We welcome the correspondence by Jha [1] who invites further elaboration on the findings reported in our manuscript [2]. In responding, it is well to keep in mind that the simplifications of classical physiology which often are helpful in other settings may give rise to misconceptions regarding the pathophysiology and observed behaviours of acute distress respiratory syndrome (ARDS) related to coronavirus disease 2019 (COVID-19).
Recent radiological studies using dual energy computed tomography (CT) scan and iodine maps have shown extensive heterogeneity in ventilation/perfusion mismatching, ranging from dead space, due to poor perfusion of ventilated lung parenchyma (as Dr Jha alludes to in the letter), to shunt due to increased perfusion in poorly or non-aerated lung regions [3].
Similarly, the dead space of COVID-19 pneumonia is not just due to microthromoboses—although these are much more prevalent than ARDS from other etiologies—but also to dysregulation of pulmonary perfusion, without overt thrombosis [4]. Therefore, shunt fraction and venous admixture is a composite element which derives from variable non-aerated lung tissue mass and neo-vascularisation in these regions, which further increases the perfusion in non-aerated lung [5]. The combination of these phenomena is reflected in the weak relationship between the quantity of non-aerated lung and observed venous admixture, and consequently hypoxaemia.
With these considerations in view, we are compelled to take serious issue with the flawed arguments posited by Jha regarding gas exchange in COVID-19. While we agree that the net effect on hypoxemia depends on a multitude of factors, large shunts are—by definition—refractory to inspired oxygen and to increases in minute ventilation. What is more, the alterations of respiratory drive in COVID-19 are complex and not necessarily due to absolute levels of hypoxaemia; many patients experience high levels of respiratory drive even when hypoxaemia is mild or corrected. It stands to reason, therefore, that the hypoxaemic stimulus is physiologically unlikely to cause high drive per se, nor is increased ventilation able to compensate for hypoxaemia (or improve the dead space fraction). This would seem self-evident, given the rather high number of patients requiring respiratory support. In addition, however desirable they might be, accurate and reproduceable measurements of lung mechanics and CT characteristics under standardised conditions are difficult to obtain in spontaneously breathing patients.
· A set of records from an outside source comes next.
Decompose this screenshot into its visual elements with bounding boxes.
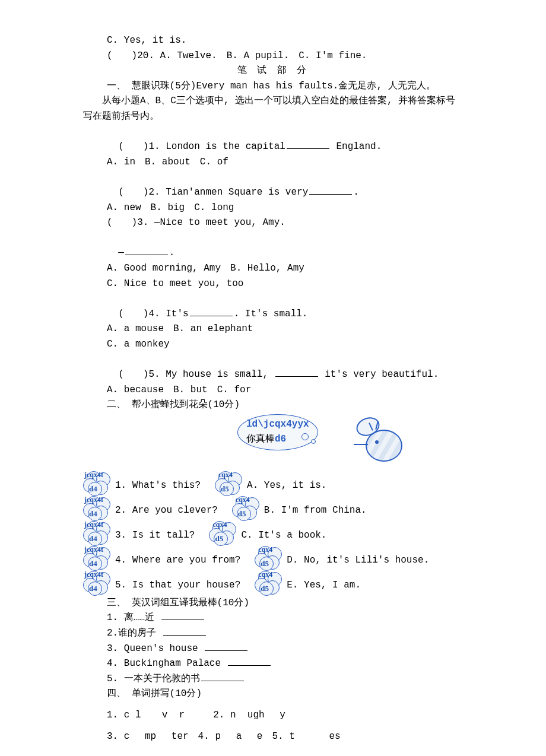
sec1-q4-opts2: C. a monkey — [107, 337, 463, 352]
sec1-q2-tail: . — [353, 187, 359, 198]
flower-icon-right: cqx4 d5 — [232, 496, 263, 519]
sec1-q4-stem: ( )4. It's — [118, 309, 188, 319]
sec3-l3-text: 3. Queen's house — [107, 643, 204, 654]
flower-left-sub: d4 — [89, 558, 97, 570]
written-part-header: 笔 试 部 分 — [83, 63, 463, 79]
blank[interactable] — [125, 255, 168, 255]
flower-left-label: jcqx4t — [84, 571, 103, 578]
blank[interactable] — [190, 316, 233, 316]
match-a3: C. It's a book. — [241, 528, 326, 544]
match-row-4: jcqx4t d4 4. Where are you from? cqx4 d5… — [83, 546, 463, 568]
blank[interactable] — [163, 635, 206, 636]
sec1-q1-tail: England. — [331, 141, 382, 152]
flower-icon-right: cqx4 d5 — [255, 546, 285, 568]
match-q1: 1. What's this? — [115, 478, 201, 494]
sec1-q4-tail: . It's small. — [234, 309, 308, 319]
blank[interactable] — [161, 620, 204, 620]
top-line-c: C. Yes, it is. — [107, 33, 463, 49]
sec1-instr: 从每小题A、B、C三个选项中, 选出一个可以填入空白处的最佳答案, 并将答案标号… — [83, 94, 463, 124]
sec1-q2: ( )2. Tian'anmen Square is very. — [107, 170, 463, 200]
sec3-l1-text: 1. 离……近 — [107, 612, 160, 623]
blank[interactable] — [201, 681, 244, 681]
sec1-q2-opts: A. new B. big C. long — [107, 201, 463, 216]
sec3-l2: 2.谁的房子 — [107, 626, 463, 641]
sec1-q3-dash: — — [118, 247, 124, 258]
match-a5: E. Yes, I am. — [287, 578, 361, 593]
sec3-l2-text: 2.谁的房子 — [107, 628, 162, 639]
sec4-title: 四、 单词拼写(10分) — [107, 687, 463, 702]
bubble-tail-icon — [311, 439, 316, 444]
sec1-q5: ( )5. My house is small, it's very beaut… — [107, 352, 463, 382]
match-a2: B. I'm from China. — [264, 503, 367, 519]
sec1-q1-stem: ( )1. London is the capital — [118, 141, 285, 152]
flower-icon-left: jcqx4t d4 — [83, 496, 114, 519]
sec3-l4: 4. Buckingham Palace — [107, 656, 463, 672]
sec4-l3: 6. Big Ben is very (著名的). — [107, 744, 463, 756]
sec1-q5-opts: A. because B. but C. for — [107, 383, 463, 398]
bubble-tail-icon — [301, 433, 309, 440]
speech-bubble: ld\jcqx4yyx 你真棒d6 — [237, 414, 318, 450]
sec2-title: 二、 帮小蜜蜂找到花朵(10分) — [107, 398, 463, 413]
match-row-1: jcqx4t d4 1. What's this? cqx4 d5 A. Yes… — [83, 471, 463, 494]
sec1-q3-reply: —. — [107, 231, 463, 261]
sec1-q1-opt-text: A. in B. about C. of — [107, 157, 228, 167]
match-q3: 3. Is it tall? — [115, 528, 195, 544]
flower-left-label: jcqx4t — [84, 496, 103, 503]
match-q2: 2. Are you clever? — [115, 503, 218, 519]
flower-right-sub: d5 — [261, 558, 269, 570]
flower-right-sub: d5 — [221, 483, 229, 495]
sec1-q2-stem: ( )2. Tian'anmen Square is very — [118, 187, 308, 198]
blank[interactable] — [287, 148, 329, 149]
bee-eye-icon — [375, 440, 379, 444]
flower-left-sub: d4 — [89, 583, 97, 595]
blank[interactable] — [205, 650, 247, 651]
flower-right-sub: d5 — [261, 583, 269, 595]
flower-right-label: cqx4 — [218, 471, 233, 478]
flower-right-label: cqx4 — [236, 496, 250, 503]
sec1-q3-opts2: C. Nice to meet you, too — [107, 277, 463, 292]
flower-right-label: cqx4 — [212, 521, 227, 528]
sec3-l3: 3. Queen's house — [107, 641, 463, 657]
sec1-q3-opts1: A. Good morning, Amy B. Hello, Amy — [107, 261, 463, 277]
flower-icon-left: jcqx4t d4 — [83, 471, 114, 494]
flower-right-sub: d5 — [238, 508, 246, 520]
bubble-top-label: ld\jcqx4yyx — [246, 419, 309, 430]
sec1-q5-tail: it's very beautiful. — [319, 369, 439, 380]
sec4-l2: 3. c mp ter 4. p a e 5. t es — [107, 729, 463, 745]
match-row-3: jcqx4t d4 3. Is it tall? cqx4 d5 C. It's… — [83, 521, 463, 544]
flower-left-sub: d4 — [89, 533, 97, 545]
match-row-5: jcqx4t d4 5. Is that your house? cqx4 d5… — [83, 571, 463, 593]
sec3-l5: 5. 一本关于伦敦的书 — [107, 672, 463, 687]
flower-icon-left: jcqx4t d4 — [83, 521, 114, 544]
flower-left-label: jcqx4t — [84, 471, 103, 478]
sec3-l1: 1. 离……近 — [107, 611, 463, 626]
sec1-q4: ( )4. It's. It's small. — [107, 291, 463, 322]
top-line-20: ( )20. A. Twelve. B. A pupil. C. I'm fin… — [107, 49, 463, 64]
sec1-title: 一、 慧眼识珠(5分)Every man has his faults.金无足赤… — [107, 79, 463, 94]
sec1-q3: ( )3. —Nice to meet you, Amy. — [107, 215, 463, 231]
blank[interactable] — [309, 194, 352, 195]
sec1-q5-stem: ( )5. My house is small, — [118, 369, 274, 380]
bubble-chinese: 你真棒 — [246, 434, 275, 444]
sec3-l5-text: 5. 一本关于伦敦的书 — [107, 674, 200, 684]
flower-left-label: jcqx4t — [84, 546, 103, 553]
sec1-q4-opts1: A. a mouse B. an elephant — [107, 322, 463, 337]
flower-icon-right: cqx4 d5 — [209, 521, 240, 544]
flower-icon-left: jcqx4t d4 — [83, 546, 114, 568]
blank[interactable] — [275, 376, 318, 377]
sec1-q1-opts: A. in B. about C. of — [107, 155, 463, 170]
flower-right-label: cqx4 — [258, 546, 272, 553]
bee-hand-icon — [354, 444, 368, 445]
match-row-2: jcqx4t d4 2. Are you clever? cqx4 d5 B. … — [83, 496, 463, 519]
bubble-suffix: d6 — [275, 434, 286, 444]
flower-left-sub: d4 — [89, 508, 97, 520]
flower-right-sub: d5 — [215, 533, 223, 545]
sec1-q1: ( )1. London is the capital England. — [107, 125, 463, 155]
match-q5: 5. Is that your house? — [115, 578, 240, 593]
sec3-title: 三、 英汉词组互译我最棒(10分) — [107, 596, 463, 611]
bee-body-icon — [366, 430, 402, 462]
blank[interactable] — [228, 665, 271, 666]
flower-left-sub: d4 — [89, 483, 97, 495]
flower-icon-left: jcqx4t d4 — [83, 571, 114, 593]
match-q4: 4. Where are you from? — [115, 553, 240, 568]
However, Jha is correct in saying that ventilation settings may influence ventilatory ratio [6], dead space and PaO2/FiO2 ratio. We note that this concern is an issue with all ARDS studies. The many interesting questions Jha raises, however, cannot be easily answered by any single study. Patient populations are inherently heterogeneous, both in terms of pathophysiology and timing of presentation; moreover, matching patients using certain variables of interest may pose insurmountable methodological challenges and limitations. We do hope, however, that our results have generated enough interest to stimulate further research into the complex pathophysiology of COVID-ARDS (CARDS).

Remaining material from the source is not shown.